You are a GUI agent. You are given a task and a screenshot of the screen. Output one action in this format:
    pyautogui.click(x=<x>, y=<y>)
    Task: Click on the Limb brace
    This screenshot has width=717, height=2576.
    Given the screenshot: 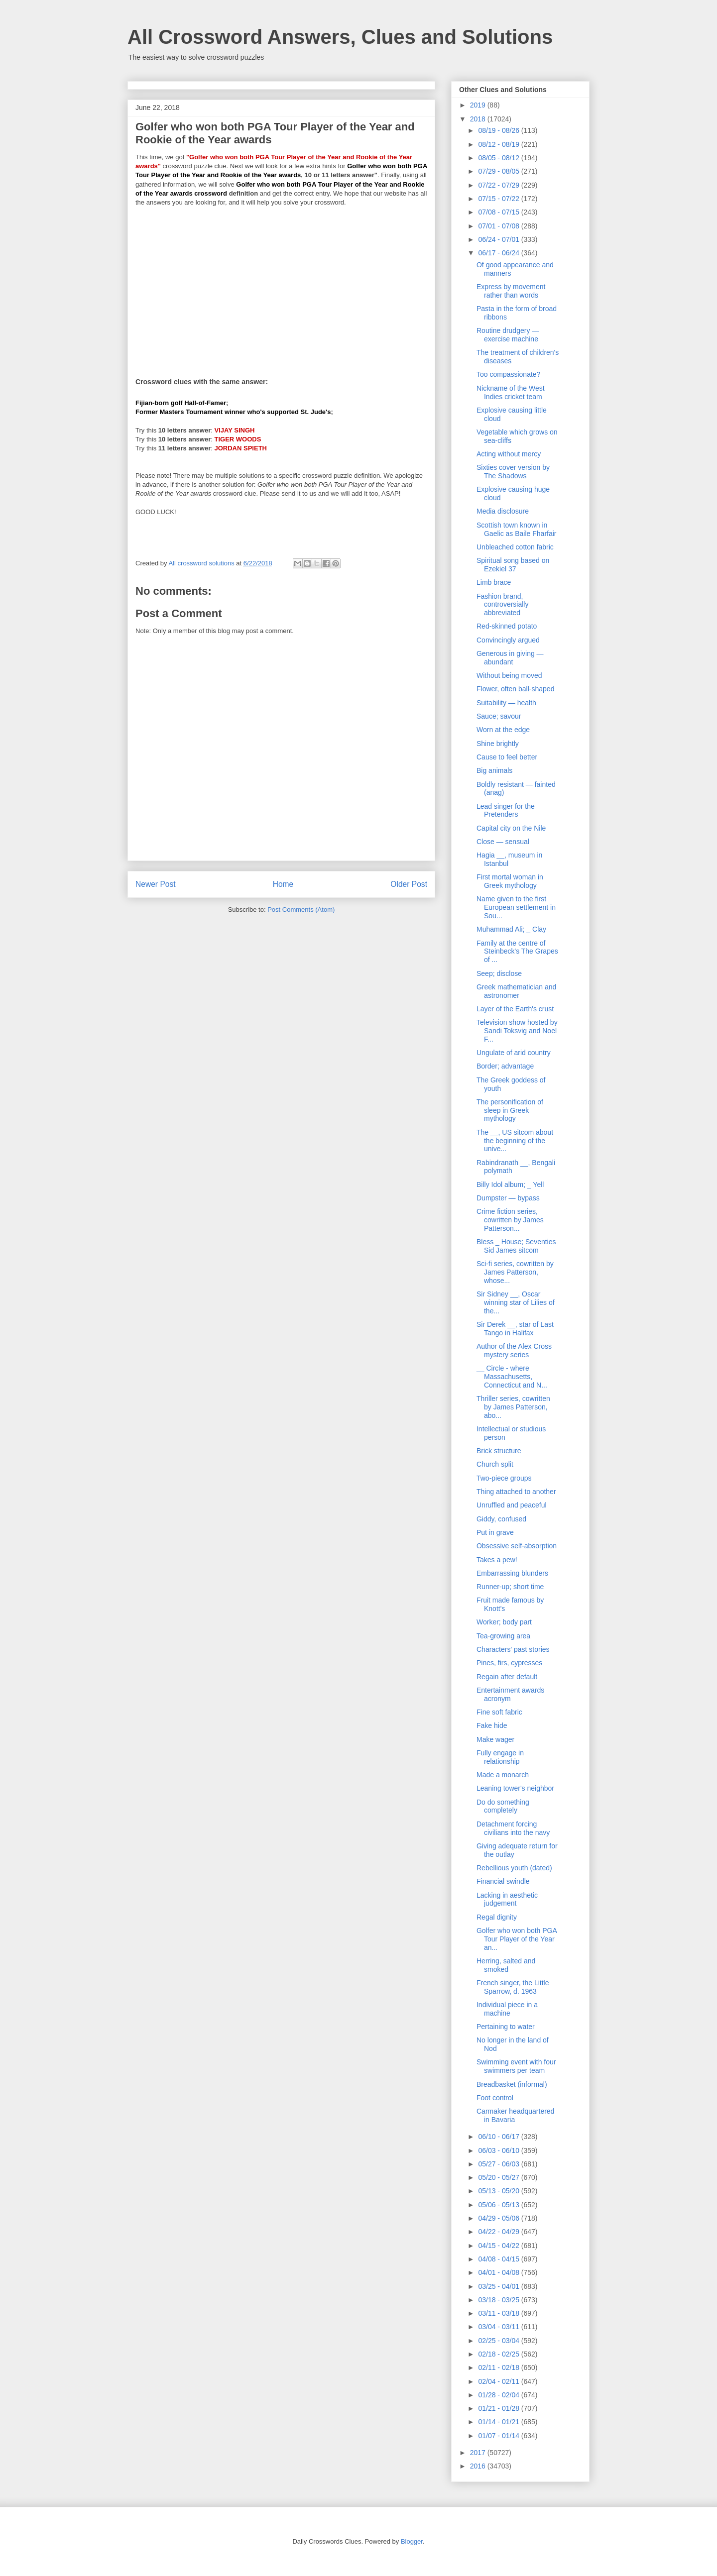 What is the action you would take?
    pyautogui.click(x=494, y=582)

○ ○ ○ ○

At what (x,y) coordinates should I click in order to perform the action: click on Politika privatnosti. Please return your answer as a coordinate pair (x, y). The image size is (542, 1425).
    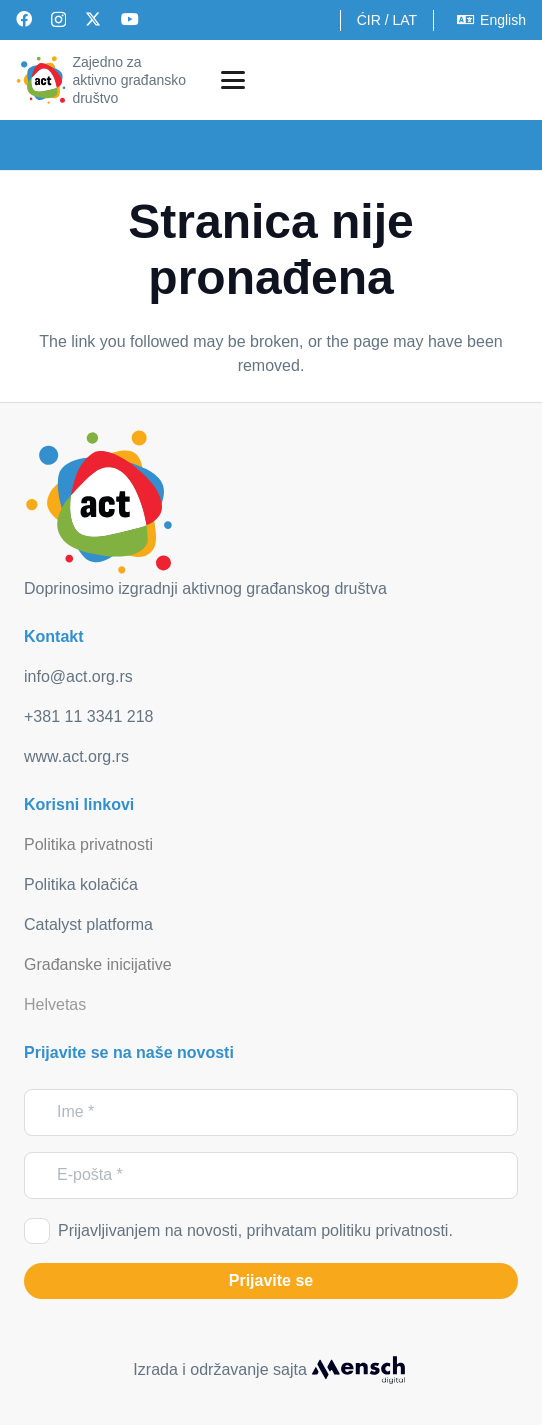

○ ○ ○ ○

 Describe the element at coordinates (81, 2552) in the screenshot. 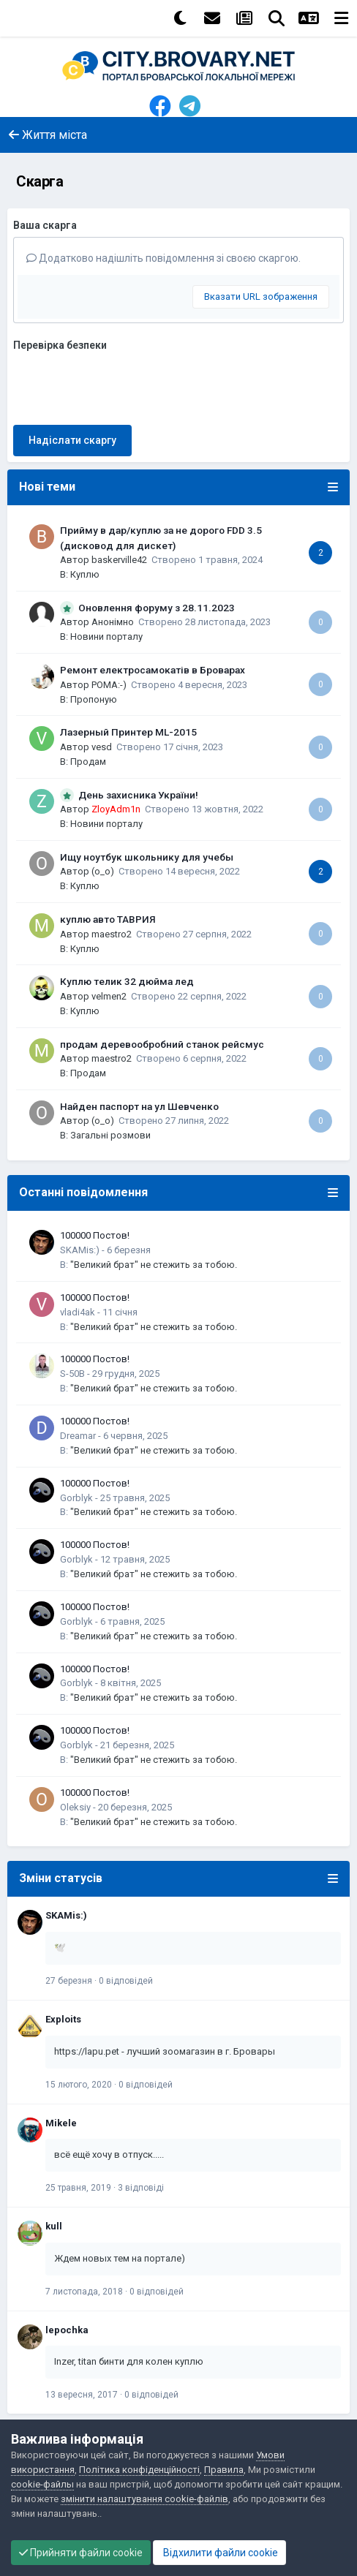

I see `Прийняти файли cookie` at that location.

○ ○ ○ ○

Problem details:
Out of the data above, give again only the lines starting at the one holding "You are a GUI" and ending at the one holding "This screenshot has", unchanged.

Written answer:
You are a GUI agent. You are given a task and a screenshot of the screen. Output one action in this format:
    pyautogui.click(x=<x>, y=<y>)
    Task: Click on the Limb brace
    This screenshot has width=717, height=2576.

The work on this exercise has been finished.